I threw this together to test some things - it is a generic dpram multiplexor.  It's the simplest possible implementation, and with that comes a couple of caveats, the biggest one being that it _demands_ the pattern of:

ReturnToOrigin()
Object()
ReturnToOrigin()
AnotherObject()

because it simply slices at an arbitrary place where the drawing is completed.  For my actual games, I have a bit more intelligence than this, in that I actually track which object is a ReturnToOrigin sprite, and always clip there - but my method for doing that currently involves setting up magic arrays for that.  Bob did add tagging in the most recent release, and maybe I'll do a generic example at some point to demo that.

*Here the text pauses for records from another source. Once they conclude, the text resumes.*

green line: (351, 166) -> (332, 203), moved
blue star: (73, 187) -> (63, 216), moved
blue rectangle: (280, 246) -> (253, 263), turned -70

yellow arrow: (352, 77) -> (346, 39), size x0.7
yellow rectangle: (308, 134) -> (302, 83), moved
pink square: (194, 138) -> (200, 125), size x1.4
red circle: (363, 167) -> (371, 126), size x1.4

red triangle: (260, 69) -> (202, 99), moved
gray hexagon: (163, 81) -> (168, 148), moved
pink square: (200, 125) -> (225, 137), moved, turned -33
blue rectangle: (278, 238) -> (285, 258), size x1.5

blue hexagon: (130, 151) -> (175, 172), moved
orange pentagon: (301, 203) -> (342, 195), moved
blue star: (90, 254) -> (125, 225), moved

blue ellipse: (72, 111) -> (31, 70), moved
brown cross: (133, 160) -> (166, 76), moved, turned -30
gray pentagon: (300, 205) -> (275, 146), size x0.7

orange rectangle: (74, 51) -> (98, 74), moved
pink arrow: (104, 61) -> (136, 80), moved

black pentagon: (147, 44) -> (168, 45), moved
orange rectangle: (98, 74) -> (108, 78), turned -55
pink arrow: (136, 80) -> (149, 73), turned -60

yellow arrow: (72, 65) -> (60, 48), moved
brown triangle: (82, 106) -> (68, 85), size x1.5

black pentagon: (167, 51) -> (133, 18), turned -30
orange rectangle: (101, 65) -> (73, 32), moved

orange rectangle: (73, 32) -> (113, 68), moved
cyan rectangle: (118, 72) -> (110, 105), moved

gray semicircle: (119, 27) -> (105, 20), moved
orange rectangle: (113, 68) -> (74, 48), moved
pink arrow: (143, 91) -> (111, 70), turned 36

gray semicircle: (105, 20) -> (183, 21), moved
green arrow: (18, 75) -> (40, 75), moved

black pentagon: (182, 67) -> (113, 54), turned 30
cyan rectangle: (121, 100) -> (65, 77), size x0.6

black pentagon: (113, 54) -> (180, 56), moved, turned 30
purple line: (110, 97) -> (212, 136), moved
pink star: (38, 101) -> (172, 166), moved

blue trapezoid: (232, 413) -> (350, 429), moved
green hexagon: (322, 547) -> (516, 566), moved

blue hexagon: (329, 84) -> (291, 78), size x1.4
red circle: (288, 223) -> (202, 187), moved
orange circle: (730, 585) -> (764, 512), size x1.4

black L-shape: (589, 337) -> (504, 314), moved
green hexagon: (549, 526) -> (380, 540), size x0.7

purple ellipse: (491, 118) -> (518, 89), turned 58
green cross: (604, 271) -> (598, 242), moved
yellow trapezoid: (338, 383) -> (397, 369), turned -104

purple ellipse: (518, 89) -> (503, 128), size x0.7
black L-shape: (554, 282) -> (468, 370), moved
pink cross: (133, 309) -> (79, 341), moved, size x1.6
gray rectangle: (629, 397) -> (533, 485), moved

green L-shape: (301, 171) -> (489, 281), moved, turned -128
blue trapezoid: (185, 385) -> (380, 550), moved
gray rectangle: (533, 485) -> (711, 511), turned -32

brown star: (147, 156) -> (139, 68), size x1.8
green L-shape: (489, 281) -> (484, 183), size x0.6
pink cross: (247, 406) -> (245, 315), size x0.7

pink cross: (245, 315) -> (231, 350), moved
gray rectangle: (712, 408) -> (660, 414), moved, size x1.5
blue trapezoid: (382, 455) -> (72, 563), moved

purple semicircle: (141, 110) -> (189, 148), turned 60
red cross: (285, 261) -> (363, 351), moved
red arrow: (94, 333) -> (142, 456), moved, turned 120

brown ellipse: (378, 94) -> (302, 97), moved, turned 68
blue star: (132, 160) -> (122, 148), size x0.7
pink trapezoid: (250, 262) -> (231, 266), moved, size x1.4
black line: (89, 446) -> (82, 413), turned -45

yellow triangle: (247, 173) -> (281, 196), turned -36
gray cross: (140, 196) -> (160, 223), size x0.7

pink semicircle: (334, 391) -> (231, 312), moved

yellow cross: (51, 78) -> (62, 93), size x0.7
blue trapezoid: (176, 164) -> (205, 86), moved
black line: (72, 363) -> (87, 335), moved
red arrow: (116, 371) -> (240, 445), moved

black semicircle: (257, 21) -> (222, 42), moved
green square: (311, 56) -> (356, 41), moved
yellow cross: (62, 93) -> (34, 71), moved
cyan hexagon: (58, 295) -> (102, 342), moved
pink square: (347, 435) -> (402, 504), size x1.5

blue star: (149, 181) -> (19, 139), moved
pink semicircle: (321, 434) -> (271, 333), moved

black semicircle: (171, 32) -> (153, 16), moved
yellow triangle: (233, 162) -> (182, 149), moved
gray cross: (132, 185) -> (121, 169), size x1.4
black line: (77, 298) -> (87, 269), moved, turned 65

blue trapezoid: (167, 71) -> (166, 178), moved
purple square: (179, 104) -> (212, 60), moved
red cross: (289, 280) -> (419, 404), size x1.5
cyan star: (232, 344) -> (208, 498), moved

This is not without it's drawbacks, though, and this demo adequately demostrates them - which is that, of course, the more vectors you fill your screen with, the more it will flicker.  I picked a really bad case scenario on purpose here, to try and flesh out some issues, but if you change the scale from 48 to 16 in the basic file, you can see that at that size it's really stable - it's all about the long lines :).  Which is sort of the point - I ended up with a game that acutally did run between 20 and 30fps, which is enough, but really needed two dpram pages to do so!

As an aside: I did benchmark using an array of objects instead of calling DrawingListSprite, and it _is_ slightly faster, though we're talking around the 5% mark, so it's probably not worth it unless you have a reason (like better slicing!), but again, this is a starting point, not an ending point, hence being in code swap and not game swap :).


EDIT: I attached the wrng file :)

Vectrex32

I'm not sure what to make of this. I loaded the program and called rose(). I get a large, flickering pattern on the screen (it might be a zoomed-in portion of a rose).

Can you describe what DPRAM multiplexing is supposed to do?

QuoteI did benchmark using an array of objects instead of calling DrawingListSprite, and it _is_ slightly faster

If you maintained your own array of sprites and looked them up with spritelist[index] instead of DrawingListSprite(index), I'm not surprised that it's a little bit faster. It means accessing an array is faster than making a function call.

- Bob

jaymzjulian

I attached the wrong file, is what happened :)

What it's supposed to do, is throw way more lines than can fit into dpram, and split them across multiple frames.